Damion watched from the other couch, where he sat with Selene. Calyce had seen him lean forward once the check appeared to listen to every word.
“And when I talked to Nina,” Effie continued, “she told me you really liked that convertible you had before, so I reserved one.” Her wide grin nearly sliced her face in half.
“Grandma,” Damion said. “Do you think I can go too?”
“What?” Selene said.
Damion ignored her, asking, “Is that enough for me to go too?”
“But what about Selene?” Effie said.
“She’s got her mother,” Damion said quickly. “And with the baby, who knows when I’ll have the chance again.”
To Calyce he said, “We never got to go anywhere when I was little. You were always working. This will be that vacation. Selene will let me go if I tell her how important it is to me.”
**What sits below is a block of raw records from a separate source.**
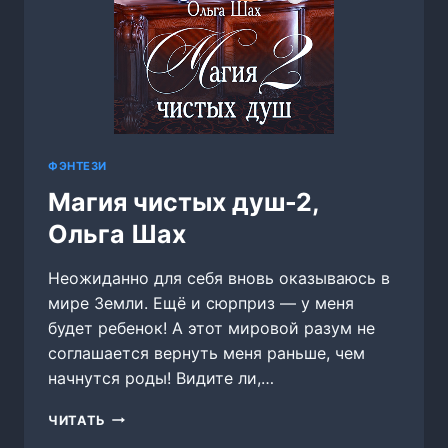
ФЭНТЕЗИ
Магия чистых душ-2,
Ольга Шах
Неожиданно для себя вновь оказываюсь в
мире Земли. Ещё и сюрприз — у меня
будет ребенок! А этот мировой разум не
соглашается вернуть меня раньше, чем
начнутся роды! Видите ли,…
МАГИЯ
ЧИТАТЬ
ЧИСТЫХ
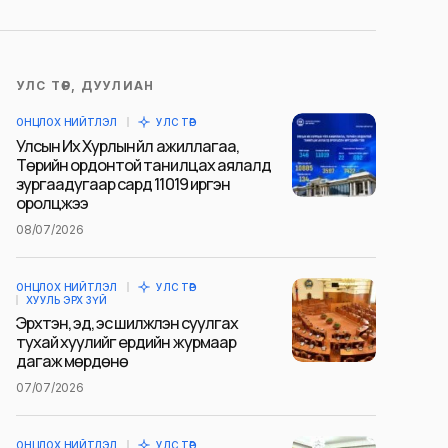
УЛС ТӨР, ДУУЛИАН
ОНЦЛОХ НИЙТЛЭЛ
УЛС ТӨР
Улсын Их Хурлын үйл ажиллагаа,
Төрийн ордонтой танилцах аялалд
зургаадугаар сард 11019 иргэн
оролцжээ
08/07/2026
ОНЦЛОХ НИЙТЛЭЛ
УЛС ТӨР
ХУУЛЬ ЭРХ ЗҮЙ
Эрхтэн, эд, эс шилжүүлэн суулгах
тухай хуулийг ердийн журмаар
дагаж мөрдөнө
07/07/2026
ОНЦЛОХ НИЙТЛЭЛ
УЛС ТӨР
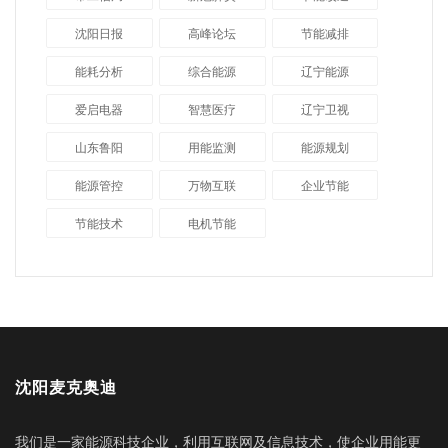
沈阳日报
高峰论坛
节能减排
能耗分析
综合能源
辽宁能源
爱启电器
智慧医疗
辽宁卫视
山东鲁阳
用能监测
能源规划
能源管控
万物互联
企业节能
节能技术
电机节能
沈阳麦克奥迪
我们是一家能源科技企业，利用互联网及信息技术，使企业用能更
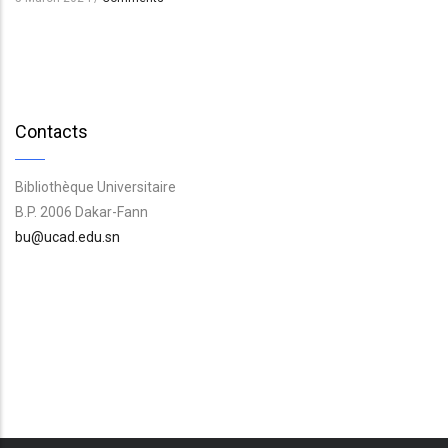
Contacts
Bibliothèque Universitaire
B.P. 2006 Dakar-Fann
bu@ucad.edu.sn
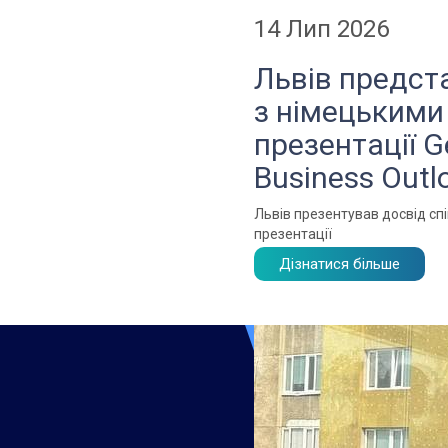
14 Лип 2026
Львів предст
з німецькими
презентації G
Business Outl
Львів презентував досвід спі
презентації
Дізнатися більше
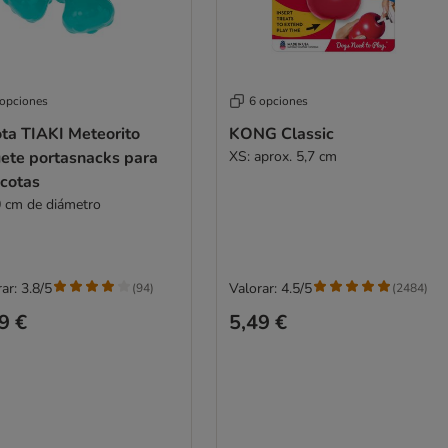
 opciones
6 opciones
ota TIAKI Meteorito
KONG Classic
uete portasnacks para
XS: aprox. 5,7 cm
cotas
0 cm de diámetro
ar: 3.8/5
Valorar: 4.5/5
(
94
)
(
2484
)
9 €
5,49 €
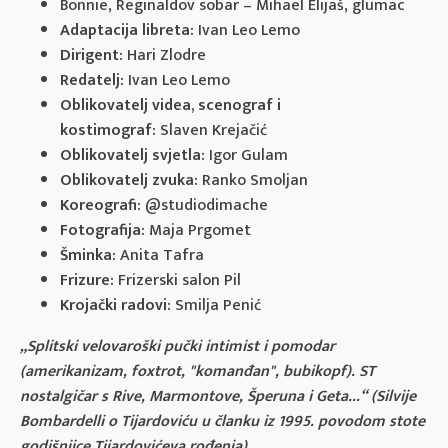
Bonnie, Reginaldov sobar – Mihael Elijaš, glumac
Adaptacija libreta:
Ivan Leo Lemo
Dirigent:
Hari Zlodre
Redatelj:
Ivan Leo Lemo
Oblikovatelj videa, scenograf i
kostimograf:
Slaven Krejačić
Oblikovatelj svjetla:
Igor Gulam
Oblikovatelj zvuka:
Ranko Smoljan
Koreografi:
@studiodimache
Fotografija:
Maja Prgomet
Šminka:
Anita Tafra
Frizure:
Frizerski salon Pil
Krojački radovi:
Smilja Penić
„Splitski velovaroški pučki intimist i pomodar
(amerikanizam, foxtrot, "komanđan", bubikopf). ST
nostalgičar s Rive, Marmontove, Šperuna i Geta...“
(Silvije
Bombardelli o Tijardoviću u članku iz 1995. povodom stote
godišnjice Tijardovićeva rođenja).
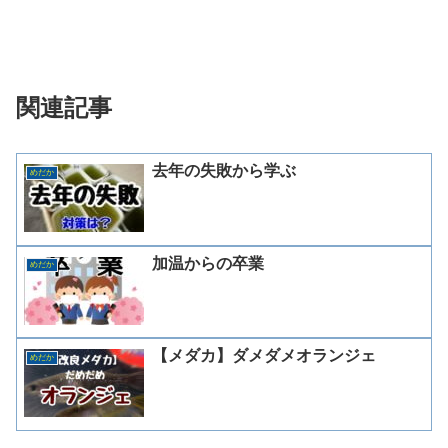
関連記事
去年の失敗から学ぶ
めだか
加温からの卒業
めだか
【メダカ】ダメダメオランジェ
めだか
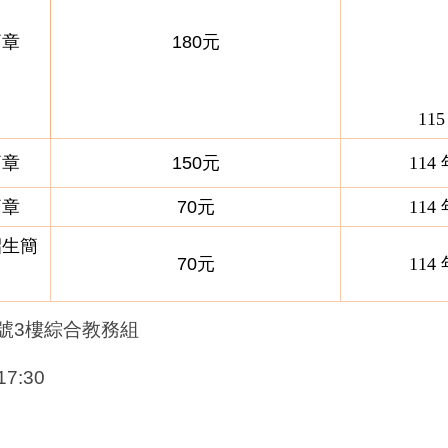
簡章
180元
11
簡章
150元
114
簡章
70元
114
招生簡
70元
114
號
3樓綜合教務組
7:30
Selene jabbed him. “I’m sitting right here.”
But he still didn’t look at her. “Please, Grandma?”
The next Friday was the last day of school for the year, and Calyce was heading out with her desktop things in a box she had brought from home. On the first floor a graduating senior called her name and Calyce stopped to wait for her.
Calyce congratulated the teenager, who was now a poised and confident young-woman version of the anxious child routing deep in her backpack at the beginning of the school year.
“Are you sure we can’t get that extra credit, like you posted?” the college-bound senior asked.